TASK PROMPT :: When the line containing "your bank. If" appears in the entries below, begin printing there and stop after the line containing "Some card issuing banks will decline the"; print each of those lines exactly and no other line.

*** INFORMATION GIVEN

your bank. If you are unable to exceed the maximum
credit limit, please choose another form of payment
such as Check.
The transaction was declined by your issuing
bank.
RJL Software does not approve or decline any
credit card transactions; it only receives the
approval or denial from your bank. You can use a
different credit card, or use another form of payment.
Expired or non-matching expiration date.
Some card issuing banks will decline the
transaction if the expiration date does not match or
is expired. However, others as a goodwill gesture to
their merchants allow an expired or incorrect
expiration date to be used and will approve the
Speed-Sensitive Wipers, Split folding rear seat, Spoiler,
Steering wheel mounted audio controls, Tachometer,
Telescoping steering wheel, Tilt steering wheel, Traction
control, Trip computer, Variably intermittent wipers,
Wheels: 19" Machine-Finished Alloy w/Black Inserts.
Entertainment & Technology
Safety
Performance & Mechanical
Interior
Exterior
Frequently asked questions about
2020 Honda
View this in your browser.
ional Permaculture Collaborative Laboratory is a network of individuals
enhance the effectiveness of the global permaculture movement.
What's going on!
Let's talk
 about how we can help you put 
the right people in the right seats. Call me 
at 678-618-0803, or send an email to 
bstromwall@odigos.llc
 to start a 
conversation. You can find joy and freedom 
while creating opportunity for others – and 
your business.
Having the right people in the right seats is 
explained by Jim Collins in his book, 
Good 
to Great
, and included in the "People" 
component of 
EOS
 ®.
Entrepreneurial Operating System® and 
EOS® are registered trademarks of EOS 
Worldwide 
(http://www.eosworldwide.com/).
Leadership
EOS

******
*** INFORMATION GIVEN

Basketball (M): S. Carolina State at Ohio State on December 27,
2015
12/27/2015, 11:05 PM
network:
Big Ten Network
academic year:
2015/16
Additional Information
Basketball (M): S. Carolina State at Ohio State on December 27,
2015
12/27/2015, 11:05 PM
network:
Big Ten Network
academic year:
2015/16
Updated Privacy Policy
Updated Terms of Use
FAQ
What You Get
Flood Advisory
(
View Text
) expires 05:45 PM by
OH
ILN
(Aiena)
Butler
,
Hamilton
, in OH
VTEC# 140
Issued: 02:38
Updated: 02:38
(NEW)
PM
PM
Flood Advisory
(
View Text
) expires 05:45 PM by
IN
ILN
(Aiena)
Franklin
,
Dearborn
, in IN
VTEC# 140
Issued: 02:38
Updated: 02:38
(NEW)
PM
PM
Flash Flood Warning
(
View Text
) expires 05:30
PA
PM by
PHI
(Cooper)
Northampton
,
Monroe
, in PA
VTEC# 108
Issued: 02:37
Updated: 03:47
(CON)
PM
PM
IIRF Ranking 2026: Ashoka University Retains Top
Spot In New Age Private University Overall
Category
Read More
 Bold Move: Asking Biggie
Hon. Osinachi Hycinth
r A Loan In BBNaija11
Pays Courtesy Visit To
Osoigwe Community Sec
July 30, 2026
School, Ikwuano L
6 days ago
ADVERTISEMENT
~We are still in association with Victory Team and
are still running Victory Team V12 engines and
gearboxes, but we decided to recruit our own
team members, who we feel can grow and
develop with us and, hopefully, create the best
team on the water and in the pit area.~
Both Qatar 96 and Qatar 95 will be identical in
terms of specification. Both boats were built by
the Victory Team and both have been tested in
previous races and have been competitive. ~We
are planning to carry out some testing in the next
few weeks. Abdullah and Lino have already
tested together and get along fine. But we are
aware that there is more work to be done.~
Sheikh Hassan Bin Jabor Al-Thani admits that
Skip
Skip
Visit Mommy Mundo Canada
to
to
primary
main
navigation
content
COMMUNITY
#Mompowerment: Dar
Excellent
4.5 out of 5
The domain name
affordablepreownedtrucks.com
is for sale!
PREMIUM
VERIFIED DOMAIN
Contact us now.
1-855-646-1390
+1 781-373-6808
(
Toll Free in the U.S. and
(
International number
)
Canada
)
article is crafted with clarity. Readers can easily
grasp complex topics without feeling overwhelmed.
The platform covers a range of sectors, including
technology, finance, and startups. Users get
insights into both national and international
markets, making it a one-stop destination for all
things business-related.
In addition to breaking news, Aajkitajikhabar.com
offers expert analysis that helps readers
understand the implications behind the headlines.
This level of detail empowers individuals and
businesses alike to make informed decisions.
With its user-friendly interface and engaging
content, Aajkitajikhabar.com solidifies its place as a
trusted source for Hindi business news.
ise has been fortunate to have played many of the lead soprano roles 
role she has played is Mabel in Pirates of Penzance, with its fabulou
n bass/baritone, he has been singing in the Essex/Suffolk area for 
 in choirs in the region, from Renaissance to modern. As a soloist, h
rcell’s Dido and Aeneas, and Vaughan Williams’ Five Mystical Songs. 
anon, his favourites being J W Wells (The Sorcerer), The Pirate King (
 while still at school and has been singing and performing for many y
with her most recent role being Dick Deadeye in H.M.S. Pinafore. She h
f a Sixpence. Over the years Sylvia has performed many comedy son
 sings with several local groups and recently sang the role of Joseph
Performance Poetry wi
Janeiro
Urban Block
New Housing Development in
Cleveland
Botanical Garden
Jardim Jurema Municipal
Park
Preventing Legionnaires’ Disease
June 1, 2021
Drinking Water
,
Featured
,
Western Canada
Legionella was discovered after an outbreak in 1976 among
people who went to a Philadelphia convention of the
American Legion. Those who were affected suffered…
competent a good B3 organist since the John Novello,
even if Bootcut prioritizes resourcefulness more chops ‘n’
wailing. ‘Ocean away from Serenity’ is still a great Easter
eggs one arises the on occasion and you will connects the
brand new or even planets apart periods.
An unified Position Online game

******
*** INFORMATION GIVEN

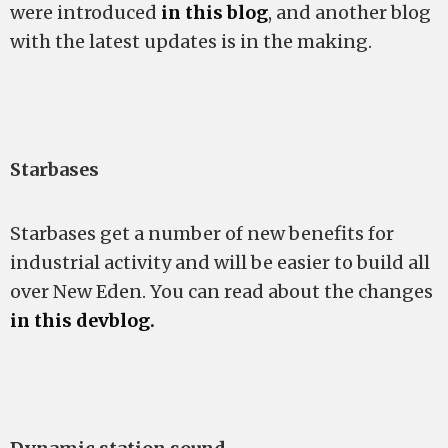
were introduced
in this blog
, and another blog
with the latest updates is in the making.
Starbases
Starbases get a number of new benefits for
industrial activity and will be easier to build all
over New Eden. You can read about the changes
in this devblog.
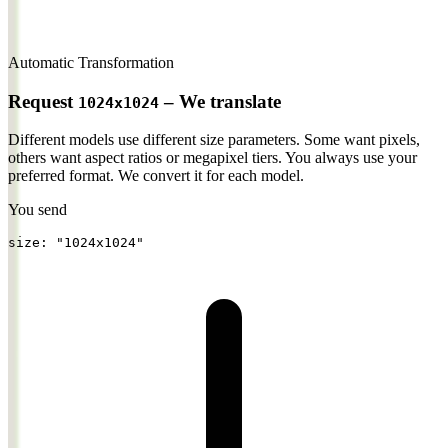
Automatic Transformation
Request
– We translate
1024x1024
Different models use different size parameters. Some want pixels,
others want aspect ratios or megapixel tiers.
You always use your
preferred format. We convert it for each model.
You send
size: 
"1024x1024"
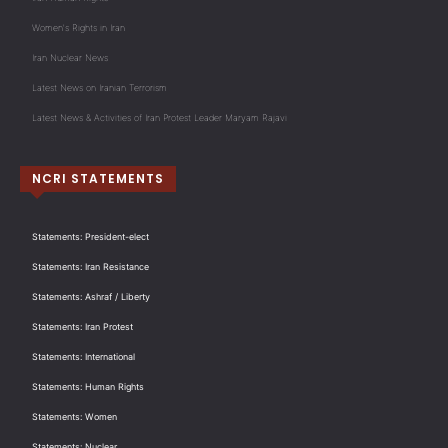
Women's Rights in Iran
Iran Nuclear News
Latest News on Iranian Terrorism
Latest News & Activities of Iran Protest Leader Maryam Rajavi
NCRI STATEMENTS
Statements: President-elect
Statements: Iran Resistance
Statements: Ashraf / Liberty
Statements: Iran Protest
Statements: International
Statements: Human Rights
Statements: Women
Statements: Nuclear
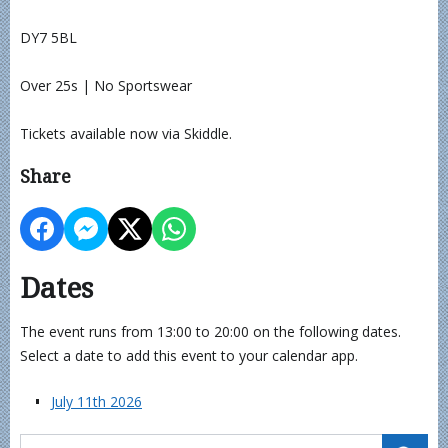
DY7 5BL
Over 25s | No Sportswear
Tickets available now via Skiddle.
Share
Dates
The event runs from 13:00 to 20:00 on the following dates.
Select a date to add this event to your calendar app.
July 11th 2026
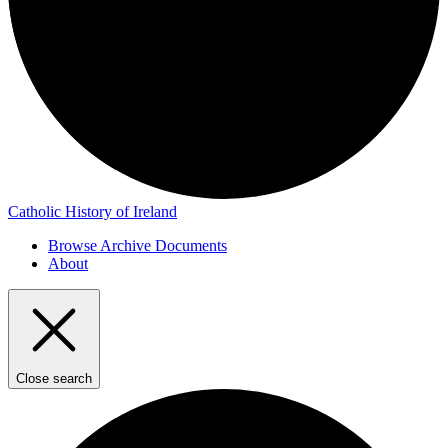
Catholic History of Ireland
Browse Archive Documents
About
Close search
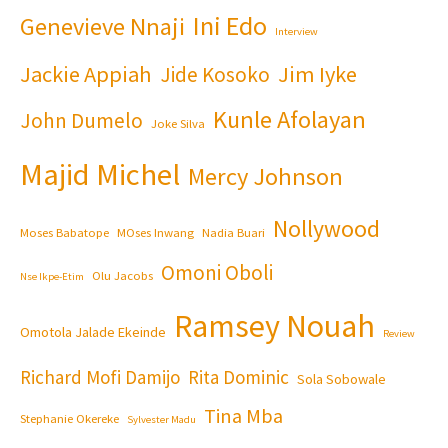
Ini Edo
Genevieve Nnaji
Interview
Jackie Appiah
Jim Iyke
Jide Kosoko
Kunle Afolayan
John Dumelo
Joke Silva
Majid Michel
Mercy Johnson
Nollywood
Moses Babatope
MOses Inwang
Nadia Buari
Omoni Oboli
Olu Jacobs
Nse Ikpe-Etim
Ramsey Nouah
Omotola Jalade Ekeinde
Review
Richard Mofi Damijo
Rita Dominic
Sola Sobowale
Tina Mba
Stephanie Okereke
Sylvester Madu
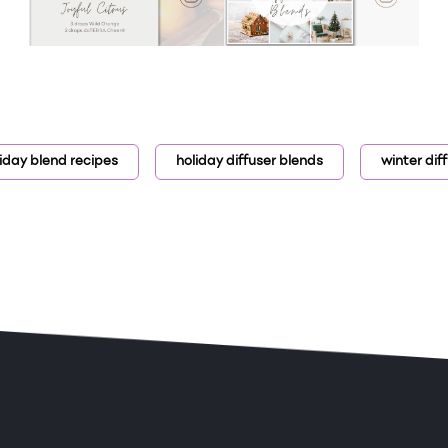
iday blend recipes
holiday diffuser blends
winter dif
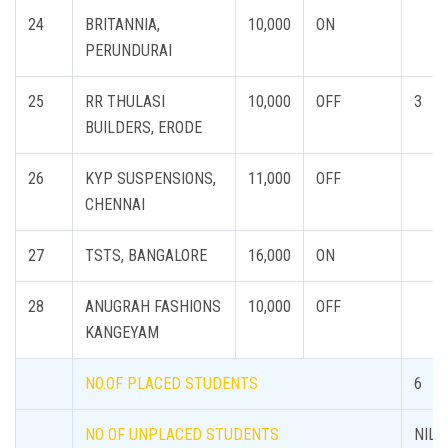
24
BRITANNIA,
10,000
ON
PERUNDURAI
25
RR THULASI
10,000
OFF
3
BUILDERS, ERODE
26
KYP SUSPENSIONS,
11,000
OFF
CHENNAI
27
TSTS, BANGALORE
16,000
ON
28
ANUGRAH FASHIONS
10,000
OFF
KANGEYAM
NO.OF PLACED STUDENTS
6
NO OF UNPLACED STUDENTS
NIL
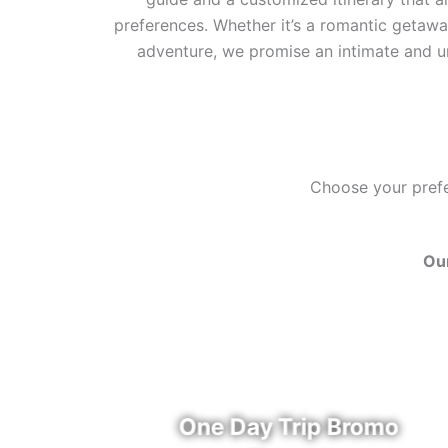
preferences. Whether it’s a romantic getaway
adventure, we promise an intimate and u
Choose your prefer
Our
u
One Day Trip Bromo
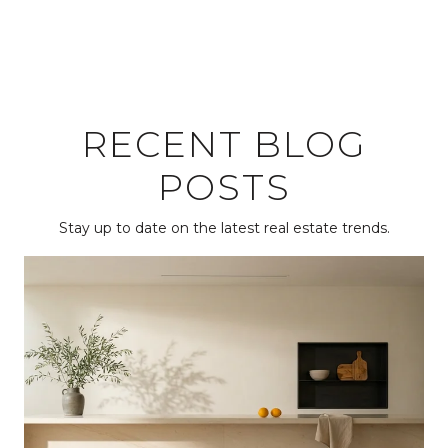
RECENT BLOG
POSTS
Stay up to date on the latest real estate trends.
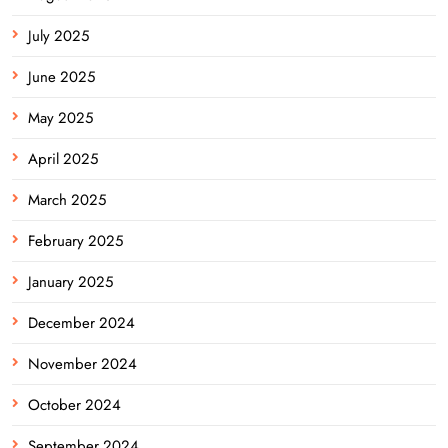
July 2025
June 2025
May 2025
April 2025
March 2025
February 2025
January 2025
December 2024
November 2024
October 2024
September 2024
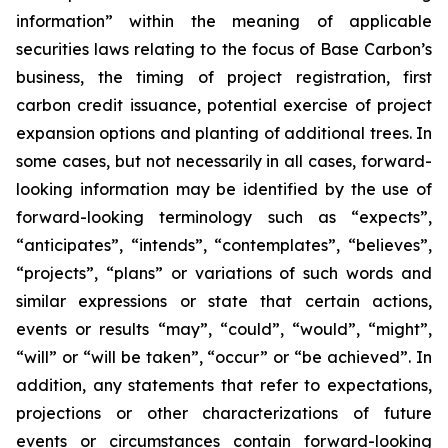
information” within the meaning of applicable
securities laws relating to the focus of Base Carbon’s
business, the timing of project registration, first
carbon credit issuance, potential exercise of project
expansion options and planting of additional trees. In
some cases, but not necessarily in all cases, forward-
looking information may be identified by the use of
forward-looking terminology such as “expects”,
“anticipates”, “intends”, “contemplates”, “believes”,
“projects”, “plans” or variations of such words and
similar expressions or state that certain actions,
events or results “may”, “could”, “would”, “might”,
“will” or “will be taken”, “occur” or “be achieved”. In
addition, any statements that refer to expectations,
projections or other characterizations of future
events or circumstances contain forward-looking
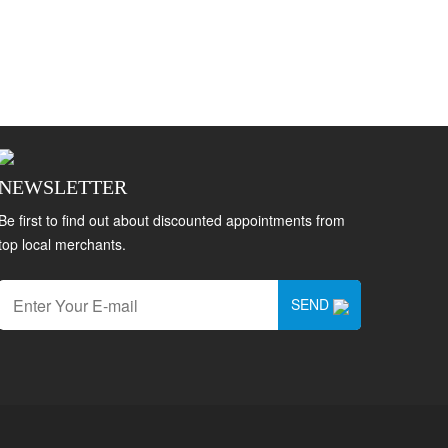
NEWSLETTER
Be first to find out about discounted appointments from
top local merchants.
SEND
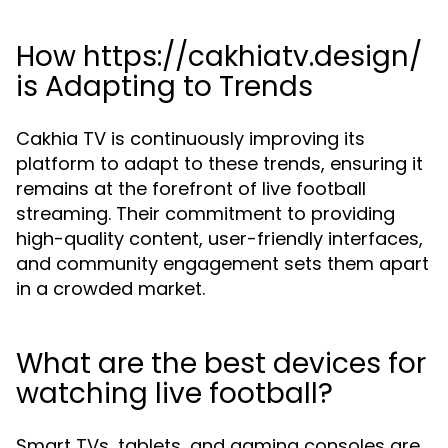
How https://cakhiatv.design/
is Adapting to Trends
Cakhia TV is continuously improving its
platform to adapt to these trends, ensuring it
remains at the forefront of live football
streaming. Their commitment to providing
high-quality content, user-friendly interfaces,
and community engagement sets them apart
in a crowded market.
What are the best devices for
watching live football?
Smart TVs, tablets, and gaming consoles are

******

WRITTEN RESPONSE ::
your bank. If you are unable to exceed the maximum
credit limit, please choose another form of payment
such as Check.
The transaction was declined by your issuing
bank.
RJL Software does not approve or decline any
credit card transactions; it only receives the
approval or denial from your bank. You can use a
different credit card, or use another form of payment.
Expired or non-matching expiration date.
Some card issuing banks will decline the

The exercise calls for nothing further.